For over 140 years, lichens have been regarded as a symbiosis between a single fungus, usually an ascomycete, and a photosynthesizing partner. But a research team from Sweden, Austria and USA have shown that that many are instead a threesome, with two fungi in the mix.

Other fungi have long been known to occur as occasional parasites or endophytes, but the one lichen–one fungus paradigm has seldom been questioned.

Here we show that many common lichens are composed of the known ascomycete, the photosynthesizing partner, and, unexpectedly, specific basidiomycete yeasts. These yeasts are embedded in the cortex, and their abundance correlates with previously unexplained variations in phenotype.
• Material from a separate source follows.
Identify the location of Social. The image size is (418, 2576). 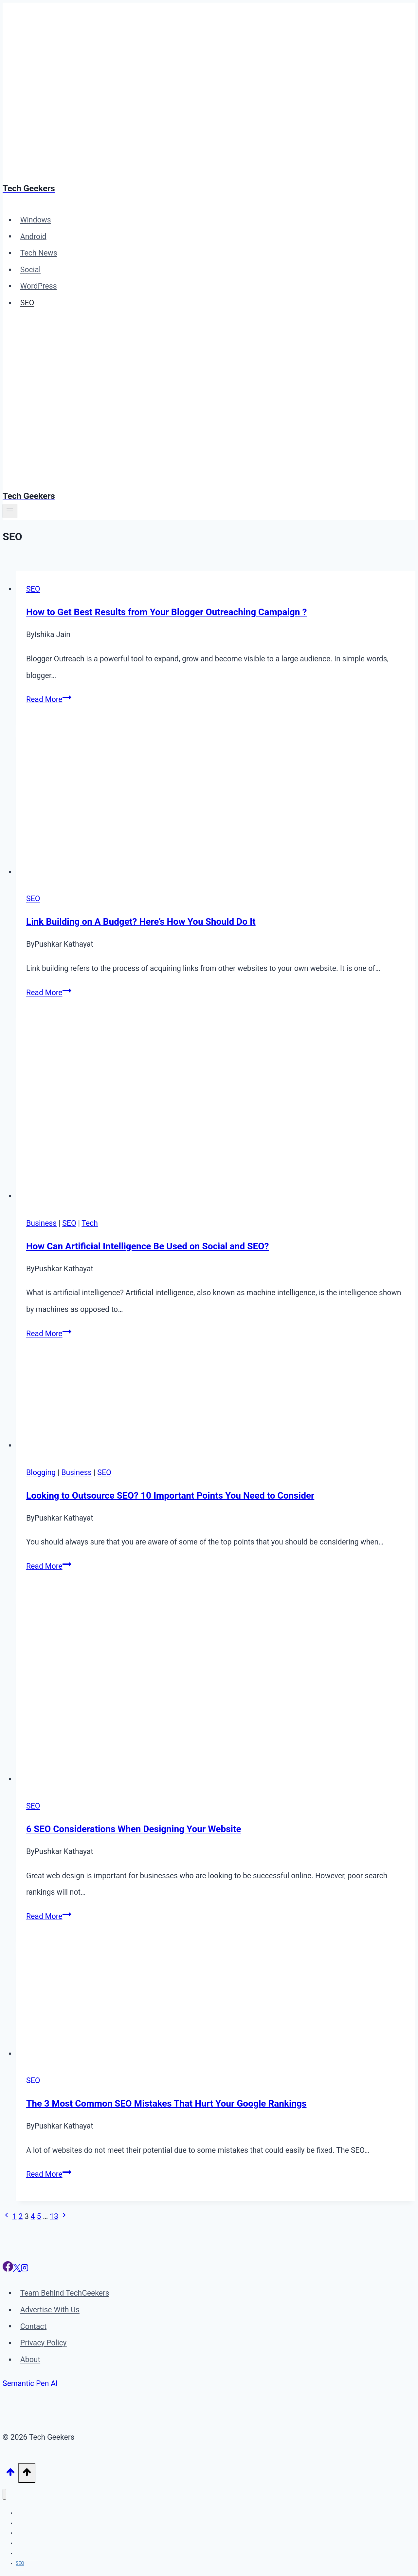
(30, 269).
Basidiomycete lineages maintain close associations with specific lichen species over large geographical distances and have been found on six continents. The structurally important lichen cortex, long treated as a zone of differentiated ascomycete cells, appears to consistently contain two unrelated fungi.

"The role of the second fungus, a yeast, is uncertain, and some lichen aficionados aren't convinced it is a true symbiotic partner. But others say it's time to “throw the textbook understanding out of the window, writes Elizabeth Pennisi in her Science Column A lichen ménage à trois.

Veera Touvinen and Göran Thor from the department of Ecology participated in the study together with Hanne Johannesson.